The novel was incredibly fast-paced, with nary a dull moment or pause in action, with plenty of suspense pulling the story forward at every step. While the constant movement might have been construed as sloppy or a little too frenetic at key points, the effect was, overall, fitting of Jacob's rapidly changing world view. In fact, that's what this book served as, primarily: not a world-builder, but definitely a world-changer. A lot of it, especially in the middle, assisted in the transition of the construction of Jacob's reality into one of an altered semi-reality... Still, this endless flow of movement and change got a little hectic, and I would have appreciated a little more demonstration of the world than oration of its composition. You know, showing, rather than telling. (Then again, this maybe because it is a YA fantasy, and the length and believability might have been called into questioning on that count).
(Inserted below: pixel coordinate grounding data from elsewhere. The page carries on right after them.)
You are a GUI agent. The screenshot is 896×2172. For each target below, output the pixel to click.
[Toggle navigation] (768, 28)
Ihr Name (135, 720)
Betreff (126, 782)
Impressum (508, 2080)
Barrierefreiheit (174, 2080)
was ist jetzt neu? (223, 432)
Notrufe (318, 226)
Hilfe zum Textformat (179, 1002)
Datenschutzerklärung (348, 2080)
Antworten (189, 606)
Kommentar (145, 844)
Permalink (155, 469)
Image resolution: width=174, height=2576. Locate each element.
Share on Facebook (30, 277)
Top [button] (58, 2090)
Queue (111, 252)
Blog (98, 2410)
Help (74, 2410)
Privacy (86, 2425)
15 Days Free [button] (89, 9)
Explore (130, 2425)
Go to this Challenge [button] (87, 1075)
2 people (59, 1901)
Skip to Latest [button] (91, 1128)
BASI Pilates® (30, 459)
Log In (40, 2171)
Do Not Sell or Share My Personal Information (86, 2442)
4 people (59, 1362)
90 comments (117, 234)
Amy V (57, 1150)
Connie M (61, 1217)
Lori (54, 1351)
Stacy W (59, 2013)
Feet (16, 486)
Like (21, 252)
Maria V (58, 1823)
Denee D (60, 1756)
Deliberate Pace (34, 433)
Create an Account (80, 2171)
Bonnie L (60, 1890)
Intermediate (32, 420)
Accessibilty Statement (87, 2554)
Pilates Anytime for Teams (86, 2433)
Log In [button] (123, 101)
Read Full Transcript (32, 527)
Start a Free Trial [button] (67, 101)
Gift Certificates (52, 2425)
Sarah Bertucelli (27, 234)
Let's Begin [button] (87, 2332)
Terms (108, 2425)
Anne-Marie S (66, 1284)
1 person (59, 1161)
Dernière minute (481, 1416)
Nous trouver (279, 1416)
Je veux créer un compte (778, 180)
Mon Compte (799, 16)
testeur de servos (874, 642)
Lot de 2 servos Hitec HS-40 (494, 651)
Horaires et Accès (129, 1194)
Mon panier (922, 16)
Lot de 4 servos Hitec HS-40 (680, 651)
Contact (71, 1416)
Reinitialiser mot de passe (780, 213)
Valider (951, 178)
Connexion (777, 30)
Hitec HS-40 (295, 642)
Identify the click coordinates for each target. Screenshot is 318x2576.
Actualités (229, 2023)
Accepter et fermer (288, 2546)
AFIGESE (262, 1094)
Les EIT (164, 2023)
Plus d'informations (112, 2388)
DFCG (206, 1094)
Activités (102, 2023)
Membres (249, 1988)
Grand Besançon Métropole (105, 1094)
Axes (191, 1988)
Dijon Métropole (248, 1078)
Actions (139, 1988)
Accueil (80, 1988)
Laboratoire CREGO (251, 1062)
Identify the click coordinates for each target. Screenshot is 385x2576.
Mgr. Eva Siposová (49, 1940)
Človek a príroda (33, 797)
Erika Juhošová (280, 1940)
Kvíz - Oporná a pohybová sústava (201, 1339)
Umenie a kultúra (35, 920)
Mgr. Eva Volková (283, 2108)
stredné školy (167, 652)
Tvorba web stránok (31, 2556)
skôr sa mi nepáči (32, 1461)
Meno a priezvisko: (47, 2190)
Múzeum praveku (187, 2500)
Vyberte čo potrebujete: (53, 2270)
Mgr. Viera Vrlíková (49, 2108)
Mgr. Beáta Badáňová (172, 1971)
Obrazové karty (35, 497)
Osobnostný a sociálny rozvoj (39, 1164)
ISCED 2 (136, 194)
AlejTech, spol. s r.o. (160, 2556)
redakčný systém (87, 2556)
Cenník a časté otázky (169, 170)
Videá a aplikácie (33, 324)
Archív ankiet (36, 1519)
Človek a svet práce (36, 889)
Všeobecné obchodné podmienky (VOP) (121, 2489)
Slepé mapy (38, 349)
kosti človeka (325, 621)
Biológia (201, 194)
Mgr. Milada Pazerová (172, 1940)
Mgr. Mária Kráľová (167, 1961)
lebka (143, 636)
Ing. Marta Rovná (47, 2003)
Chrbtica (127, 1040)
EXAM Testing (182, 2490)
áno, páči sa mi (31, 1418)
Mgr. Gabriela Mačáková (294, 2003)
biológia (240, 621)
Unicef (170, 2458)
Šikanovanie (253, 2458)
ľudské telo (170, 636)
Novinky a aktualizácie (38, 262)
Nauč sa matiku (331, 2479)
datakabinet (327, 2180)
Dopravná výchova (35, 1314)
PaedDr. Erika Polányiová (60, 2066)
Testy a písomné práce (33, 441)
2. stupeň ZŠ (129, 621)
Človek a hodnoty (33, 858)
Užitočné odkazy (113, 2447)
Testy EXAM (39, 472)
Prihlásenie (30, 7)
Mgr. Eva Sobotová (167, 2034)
The characters are incredibly intriguing, the descriptions are vivid (and that's saying something, that Wales and muddy bogs and creeping fog can ever be described as "vivid"), and the plot was very interesting, with multiple layers, and a lot of twists and turns. The ending especially was incredibly suspenseful, but the plot twist was a little too expected and poorly orchestrated for my taste. It was obvious to spot, but it didn't detract from the ending too much.
The best aspect of the book by far was the photos from which the book originated. The fact that the plot was cobbled together from strange snippets and odd photos found at random garage sales and flea markets, was SO COOL, and definitely served as a super unique origin for this super unique story. The best part is, there's even more of the origin story present in the back of my copy...
I was sent this book through Goodreads, as the novel moves forward from it's status as a New York Times Best-Seller in hardcover, into paperback form, in preparation for the release of it's sequel, Hollow City, come next January 14th. This edition of the already-popular novel includes an extensive Q&A with Mr. Riggs in the back of the book, even more creepy pictures - those not used in the novel itself, as well as others hinting at the fates that await the children in their next adventure - and a fairly large chunk of the first chapter of the sequel as well. The extra materials were just as cool as the book itself, as the Q&A detailed even more of the amazing origins of the novel, and that was the part I liked best.
Though maybe a little unsuited for those who don't like overly predictable novels, this is a good, creepy read for the YA Fantasy/Horror types, as well as adults who are willing to sit through some drudge-y info-dumping and teen romance. At the end of the day, it was still a pretty welcome distraction for me.